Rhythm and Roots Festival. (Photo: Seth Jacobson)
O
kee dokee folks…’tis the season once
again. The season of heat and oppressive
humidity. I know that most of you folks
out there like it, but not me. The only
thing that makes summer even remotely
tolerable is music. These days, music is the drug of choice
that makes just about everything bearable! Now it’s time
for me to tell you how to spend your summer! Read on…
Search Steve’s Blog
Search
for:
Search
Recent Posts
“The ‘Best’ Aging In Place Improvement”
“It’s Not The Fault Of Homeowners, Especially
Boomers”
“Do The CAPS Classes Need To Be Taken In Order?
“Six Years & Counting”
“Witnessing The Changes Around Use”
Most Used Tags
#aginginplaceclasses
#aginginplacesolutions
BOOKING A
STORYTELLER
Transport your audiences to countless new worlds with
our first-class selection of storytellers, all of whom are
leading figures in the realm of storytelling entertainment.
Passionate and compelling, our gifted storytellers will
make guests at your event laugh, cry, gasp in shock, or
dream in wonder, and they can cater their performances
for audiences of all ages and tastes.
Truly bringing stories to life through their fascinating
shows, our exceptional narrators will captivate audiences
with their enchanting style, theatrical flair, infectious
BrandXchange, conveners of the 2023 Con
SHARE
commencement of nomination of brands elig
┄┄┄┄┄┄┄┄┄┄
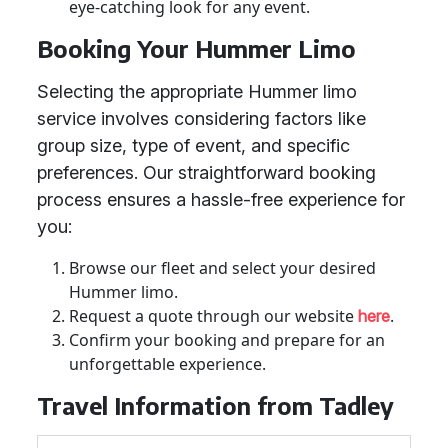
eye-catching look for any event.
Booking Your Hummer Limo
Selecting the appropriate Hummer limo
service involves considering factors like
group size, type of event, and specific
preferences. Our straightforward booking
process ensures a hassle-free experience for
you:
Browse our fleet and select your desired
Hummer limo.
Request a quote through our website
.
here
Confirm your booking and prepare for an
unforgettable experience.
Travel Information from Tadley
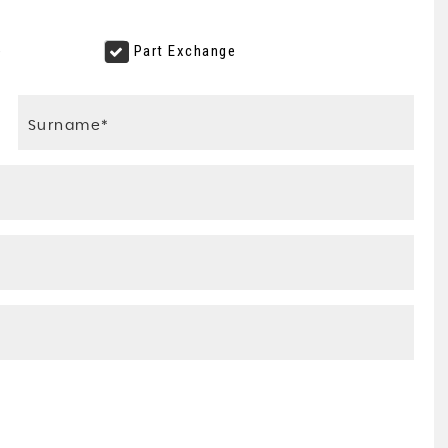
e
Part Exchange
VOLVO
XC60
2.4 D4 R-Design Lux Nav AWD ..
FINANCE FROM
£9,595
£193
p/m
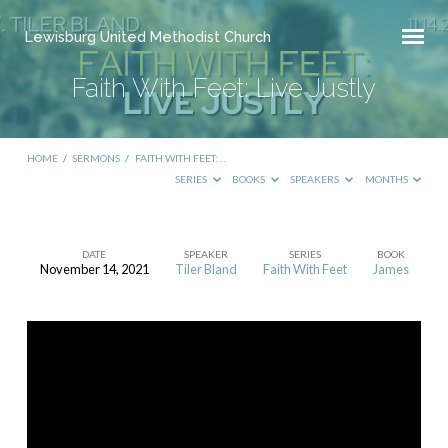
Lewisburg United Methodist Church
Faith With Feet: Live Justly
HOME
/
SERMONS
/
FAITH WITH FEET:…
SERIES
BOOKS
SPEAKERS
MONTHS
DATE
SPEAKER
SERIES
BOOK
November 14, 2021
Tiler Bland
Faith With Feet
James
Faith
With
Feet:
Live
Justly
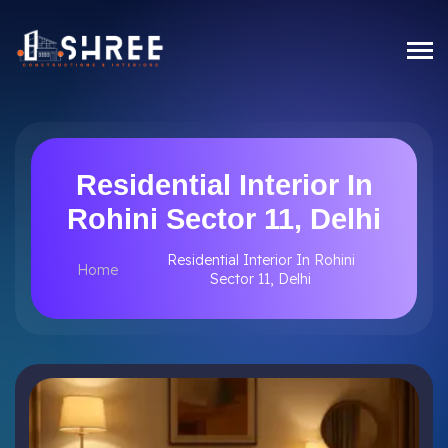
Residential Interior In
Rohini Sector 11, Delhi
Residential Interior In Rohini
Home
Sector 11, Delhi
┄┄┄┄┄┄┄┄┄┄
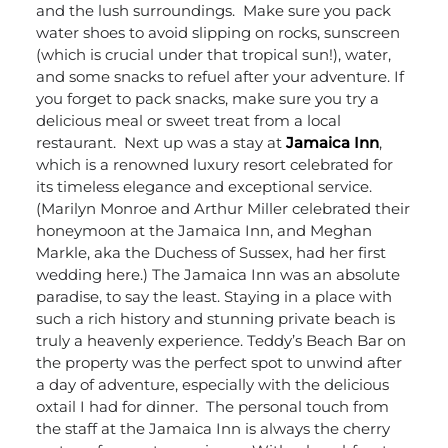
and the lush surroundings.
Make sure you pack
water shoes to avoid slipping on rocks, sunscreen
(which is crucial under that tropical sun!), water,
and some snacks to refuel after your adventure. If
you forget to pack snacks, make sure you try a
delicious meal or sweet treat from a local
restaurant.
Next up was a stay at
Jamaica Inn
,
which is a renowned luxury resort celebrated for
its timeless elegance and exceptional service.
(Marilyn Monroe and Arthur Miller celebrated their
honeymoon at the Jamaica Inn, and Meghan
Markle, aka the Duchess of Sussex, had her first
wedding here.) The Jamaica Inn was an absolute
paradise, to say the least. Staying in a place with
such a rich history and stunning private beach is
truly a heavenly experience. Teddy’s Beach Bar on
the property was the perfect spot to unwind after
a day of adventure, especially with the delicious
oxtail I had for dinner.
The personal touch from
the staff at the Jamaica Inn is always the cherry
┄┄┄┄┄┄┄┄┄┄
▶ _What the task asks_
All lines above from the one with "Next up was a stay at" to the one with "such a rich", inclusive, should be copied exactly, and no other lines.

▶ _Written solution_
Next up was a stay at
Jamaica Inn
,
which is a renowned luxury resort celebrated for
its timeless elegance and exceptional service.
(Marilyn Monroe and Arthur Miller celebrated their
honeymoon at the Jamaica Inn, and Meghan
Markle, aka the Duchess of Sussex, had her first
wedding here.) The Jamaica Inn was an absolute
paradise, to say the least. Staying in a place with
such a rich history and stunning private beach is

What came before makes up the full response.